Berdasarkan tiga pendekatan itu, saya
melihat Islam benar-benar agama yang mudah dipahami ketimbang
agama-agama lain. Dalam Islam saya temukan bahwa semua rasul yang diutus
Tuhan ke muka bumi mengajarkan risalah yang satu, yaitu Tauhid. Selain
itu, saya sangat tertarik pada kitab suci umat Islam, yaitu
Al-Qur’e2’80’99an. Kitab suci ini penuh dengan kemukjizatan, baik
ditinjau dari sisi bahasa, tatanan kata, isi, berita, keteraturan
sastra, data-data ilmiah, dan berbagai aspek lainnya.
Ajaran Islam juga memiliki system
nilai yang sangat lengkap dan komprehensif, meliputi system tatanan
akidah, kepercayaan, dan tidak perlu perantara dalam beribadah.
Dibanding agama lain, ibadah dalam islam diartikan secara universal.
Artinya, semua yang dilakukan baik ritual, rumah tangga, ekonomi,
sosial, maupun budaya, selama tidak menyimpang dan untuk meninggikan
siar Allah, nilainya adalah ibadah. Selain itu,disbanding agama lain,
terbukti tidak ada agama yang memiliki system selengkap agama
Islam.Hasil dari studi banding inilah yang memantapkan hati saya untuk
segera memutuskan bahwa Islam adalah agama yang dapat menjawab persoalan
hidup.
Masuk Islam
Setelah melakukan perenungan untuk
memantapkan hati, maka di saat saya berusia 17 tahun dan masih duduk di
bangku SMA, saya putuskan untuk memeluk agama Islam. Oleh K.H.Abdullah
bin Nuh al-Ghazali saya dibimbing untuk mengucapkan ikrar dua kalimat
syahadat pada tahun 1984. Nama saya kemudian diganti menjadi Syafii
Antonio.
Keputusan yang saya ambil untuk
menjadi pengikut Nabi Muhammad saw. Ternyata mendapat tantangan dari
pihak keluarga. Saya dikucilkan dan diusir dari rumah. Jika saya pulang,
pintu selalu tertutup dan terkunci. Bahkan pada waktu shalat, kain
sarung saya sering diludahi. Perlakuan keluarga terhadap diri saya tak
saya hadapi dengan wajah marah, tapi dengan kesabaran dan perilaku yang
santun. Ini sudah konsekuensi dari keputusan yang saya ambil.

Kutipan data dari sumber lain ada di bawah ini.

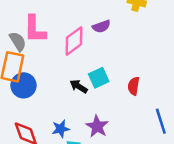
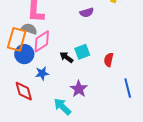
gray semicircle: (18, 41) -> (29, 29), moved, turned -42
pink diamond: (74, 41) -> (42, 41), moved
blue star: (61, 129) -> (42, 73), moved

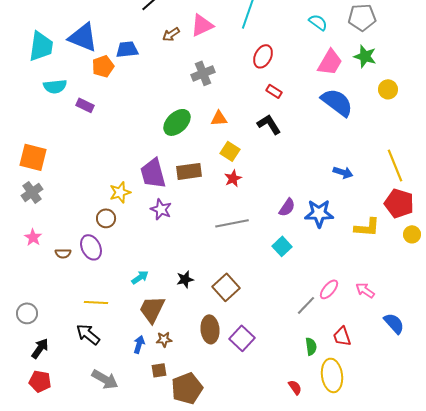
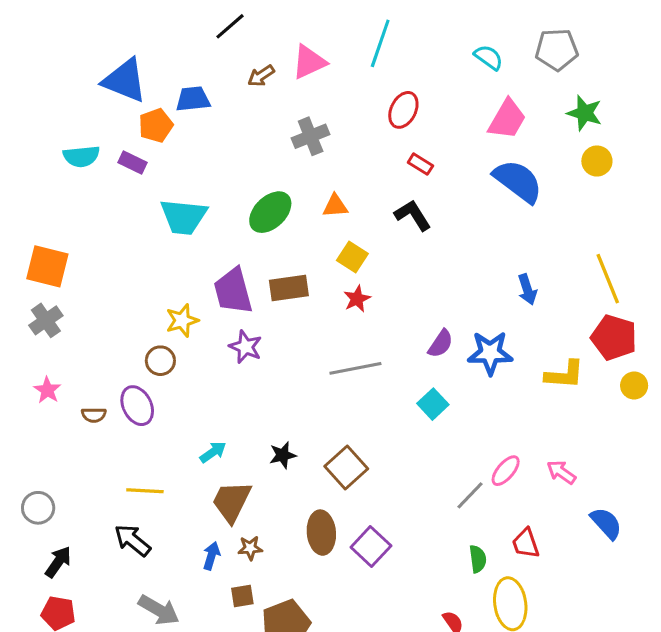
cyan trapezoid: (41, 46) -> (184, 217), moved, turned 88
green star: (365, 56) -> (585, 113), moved
purple rectangle: (85, 105) -> (133, 163), moved
blue arrow: (343, 172) -> (527, 289), turned 54

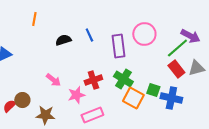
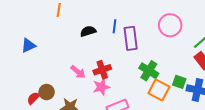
blue line: (89, 35) -> (114, 26), turned 32
purple rectangle: (118, 46) -> (131, 38), moved
red cross: (93, 80) -> (102, 70), moved

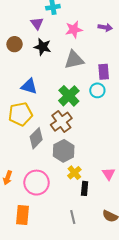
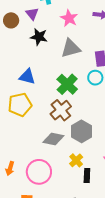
pink star: (74, 30) -> (69, 18), turned -30
brown circle: (15, 44) -> (11, 20), moved
gray diamond: (36, 138) -> (53, 139), moved, turned 60
gray hexagon: (64, 151) -> (82, 131), moved

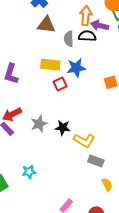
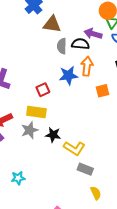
orange arrow: (86, 16) -> (87, 66), moved
brown triangle: (46, 25) -> (52, 24), moved
yellow rectangle: (50, 65) -> (36, 112), moved
red square: (60, 84) -> (43, 90), moved

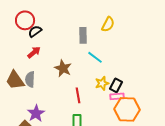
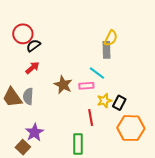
gray rectangle: (83, 35) -> (107, 50), moved
red line: (78, 95) -> (91, 118), moved
pink rectangle: (117, 96) -> (86, 86), moved

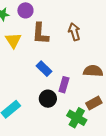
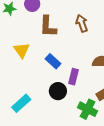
yellow triangle: (13, 40) -> (22, 50), moved

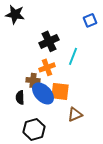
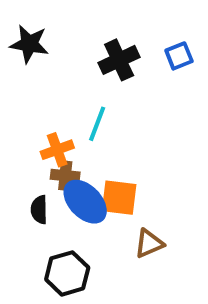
black cross: (49, 41) -> (119, 60), moved
cyan line: (73, 56) -> (97, 124), moved
orange cross: (47, 67) -> (57, 150), moved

Alhamdulillah,perlakuan dan sikap saya
terhadap mereka membuahkan hasil. Tak lama kemudian mama menyusul jejak
saya menjadi pengikut Nabi Muhammad saw. Setelah mengikrarkan diri,
saya terus mempelajari Islam, mulai dari membaca buku, diskusi, dan
sebagainya. Kemudian saya mempelajari bahasa Arab di Pesantren
an-Nidzom, Sukabumi, dibawah pimpinan K.H.Abdullah Muchtar.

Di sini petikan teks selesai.